全网直播间的弹幕瞬间被一片极度的压抑填满。
【“卧槽!倭寇在前面杀,官府在后面抢!老百姓活路在哪?!”】
【“理解胡宗宪,但他这刀子割的可是老百姓的命脉啊!”】
【“底下这帮狗官太狠了,发国难财发到这步田地!”】
大明平行崇祯时空。
煤山老歪脖子树下,北风犹如厉鬼般呼啸。
朱由检跌坐在结着冰碴的泥坑里,听到“提编”和“寅吃卯粮”这几个字,整个人犹如被千万根钢针同时扎穿了脑髓。
“提编……预征赋税……”
崇祯枯槁的双手死死抓着冻硬的泥土,指甲崩裂渗出黑血,他突然仰起头,发出一声犹如野兽濒死般的凄绝惨笑。
“哈哈哈哈!这不就是朕的辽饷、剿饷和练饷吗?!”
崇祯疯狂地捶打着胸膛,眼泪混着血水狂飙,
“朕在辽东打建奴没钱,加派三饷!朕为了剿流寇没钱,再加派!结果呢?朝廷收一两,底下的贪官收五两!老百姓活不下去全特么去造反了!”
他绝望地看着阴霾密布的天空,喉咙里咳出一口黑血:
“原来这大明敲骨吸髓的祖宗之法,在嘉靖朝就已经特么的写进骨子里了!这是死路啊!是一条不归的死路啊!”
天幕上,演播室的红光浓烈到了极致。
朱迪钧将徐浦的奏疏一把拍在桌上。“徐浦骂错了吗?没特么错!他是在替那些上吊的老百姓喊冤!但胡宗宪错了吗?!如果不提编,几十万抗倭大军连特么喝杂粮粥的钱都没有,大明东南瞬间就会被倭寇推平!”

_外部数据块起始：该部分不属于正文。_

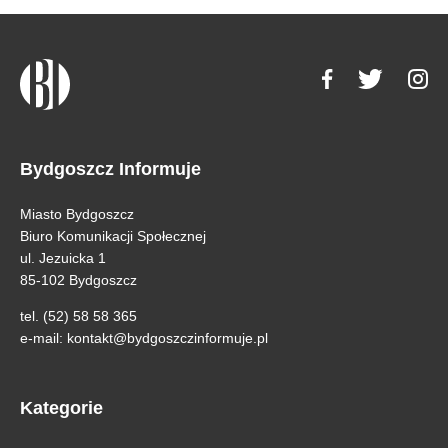
Bydgoszcz Informuje
Miasto Bydgoszcz
Biuro Komunikacji Społecznej
ul. Jezuicka 1
85-102 Bydgoszcz
tel. (52) 58 58 365
e-mail:
kontakt@bydgoszczinformuje.pl
Kategorie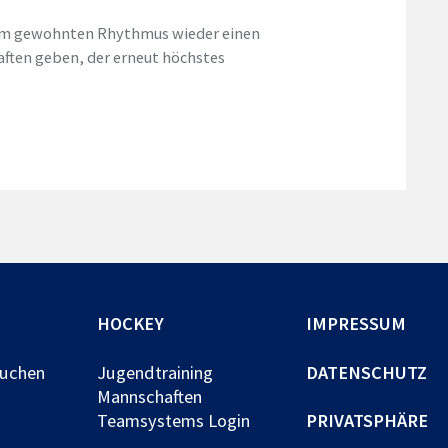
m gewohnten Rhythmus wieder einen
ften geben, der erneut höchstes
HOCKEY
IMPRESSUM
buchen
Jugendtraining
DATENSCHUTZ
Mannschaften
Teamsystems Login
PRIVATSPHÄRE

“这就是大明官场的终极死局!没有对错,全是特么的烂账!”
“最后朝堂争吵不休,和稀泥的结果是什么?局部缓征!口头上说缓缓,实际上钱一分不少还是得收!整个大明东南民间的负担,在这一年达到了空前绝后的恐怖巅峰!”
朱迪钧随手将那叠象征赋税的黄册砸在地上,整个人气势陡然一沉,演播室的灯光瞬间切为一种犹如坟场般死寂的惨白。
“家人们,东南在放血割肉,为了抗击倭寇活生生抽干了老百姓的骨髓。那么没有倭乱的北方呢?是不是就能安居乐业了?”
他猛地在全息键盘上极其暴戾地连敲三下。